Music 220b Homework 4, Winter 2022
Roots and Grains
Ryan Wixen

This piece is made by a granular synthesizer whose grains are user-controlled harmonics of a fundamental root.

Sprouts.ck
Roots and Grains.wav

I started this piece without any live user input. I made functions to create a long pitch "root" and grains whose frequencies are a geometric series of a particular ratio, and hard-coded the order progession of the piece. I manually tweaked different parameters, and got a sense for which ones had the most dramatic impact and would be best to control with a continuous user mouse input. I decided on the grain length and tuning ratio to be controlled by the X and Y directions of the mouse. I also made a few number keys control the fundamental pitch on which the frequencies of the grains were based.

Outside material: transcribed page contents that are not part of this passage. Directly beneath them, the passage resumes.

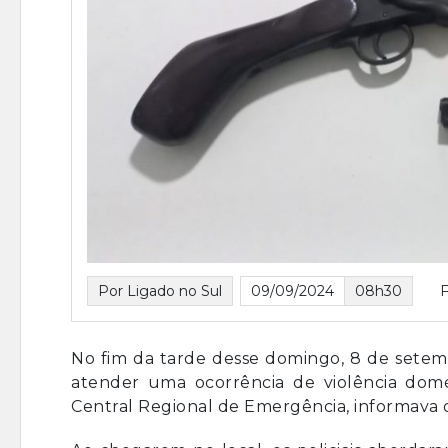
Por Ligado no Sul
09/09/2024
08h30
No fim da tarde desse domingo, 8 de setembro
atender uma ocorrência de violência domést
Central Regional de Emergência, informava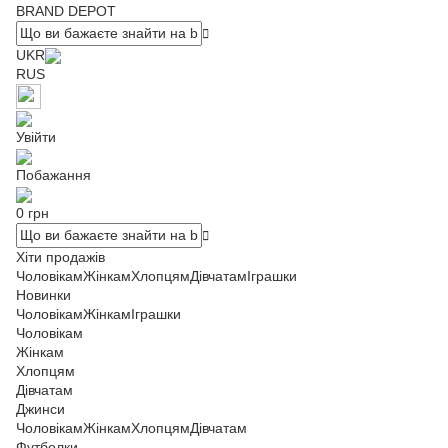
BRAND DEPOT
UKR
RUS
Увійти
Побажання
0 грн
Хіти продажів
Чоловікам
Жінкам
Хлопцям
Дівчатам
Іграшки
Новинки
Чоловікам
Жінкам
Іграшки
Чоловікам
Жінкам
Хлопцям
Дівчатам
Джинси
Чоловікам
Жінкам
Хлопцям
Дівчатам
Футболки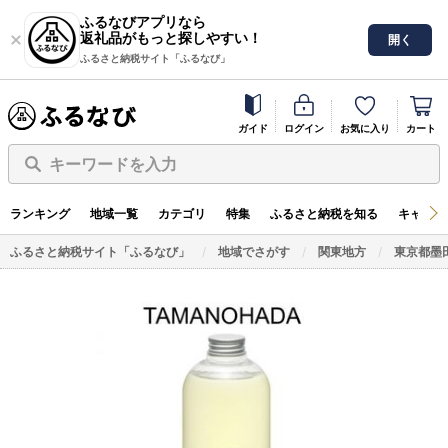
ふるなびアプリなら
返礼品がもっと探しやすい！
開く
ふるさと納税サイト「ふるなび」
ガイド
ログイン
お気に入り
カート
キーワードを入力
ランキング
地域一覧
カテゴリ
特集
ふるさと納税を知る
キャンペ
ふるさと納税サイト「ふるなび」
地域でさがす
関東地方
東京都墨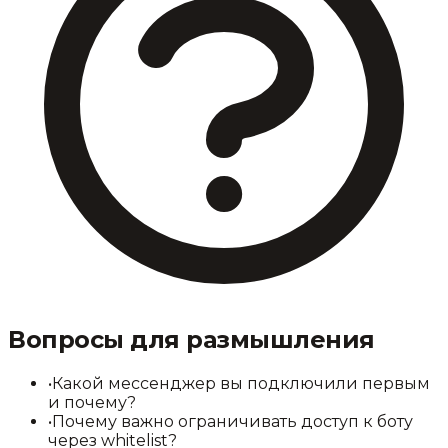
Вопросы для размышления
•
Какой мессенджер вы подключили первым
и почему?
•
Почему важно ограничивать доступ к боту
через whitelist?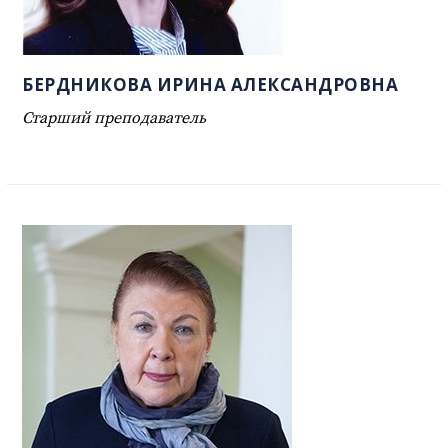
БЕРДНИКОВА ИРИНА АЛЕКСАНДРОВНА
Старший преподаватель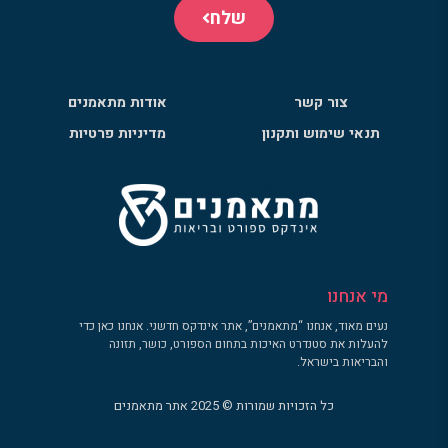
שלח
צור קשר
אודות מתאמנים
תנאי שימוש ותקנון
מדיניות פרטיות
מי אנחנו
נעים מאוד, אנחנו “מתאמנים”, אתר אינדקס חדשני. אנחנו כאן כדי
להעלות את סטנדרט האיכות בתחום הספורט, כושר, תזונה
והבריאות בישראל.
כל הזכויות שמורות © 2025 אתר מתאמנים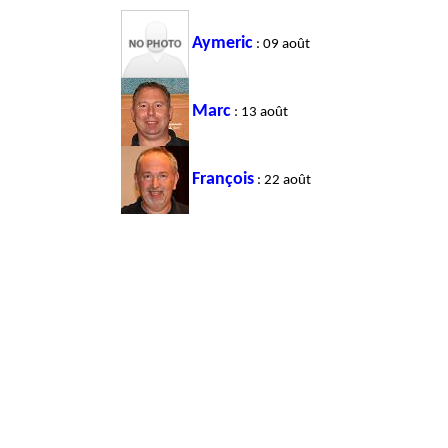
Aymeric
: 09 août
Marc
: 13 août
François
: 22 août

Although the grains in this piece come from an oscillator rather than a microphone recording or a sample with more variety, and thus this piece could habe been created with a bunch of oscillators rather than a LiSa, the granular synthesis perspective still fundamentally shaped the nature of this piece. The texture is defined by its granularity. The lower notes last longer, becuase they are being played back at a lower rate, which would not have occurred with an oscillator. I also tried to replace my sine grains with short audio samples of voices, instruments, or other sounds. I learned that looping short samples can be quite noisey, as the periodicity of the sample contributes to the sonority when loop and sped up. In future granular experiments. I will use longer samples or not loop them. I found LiSa's rampUp() and rampDown() functions very useful for fading nicely into and out of each grain. I had been trying to do so manually and had quite some difficulty.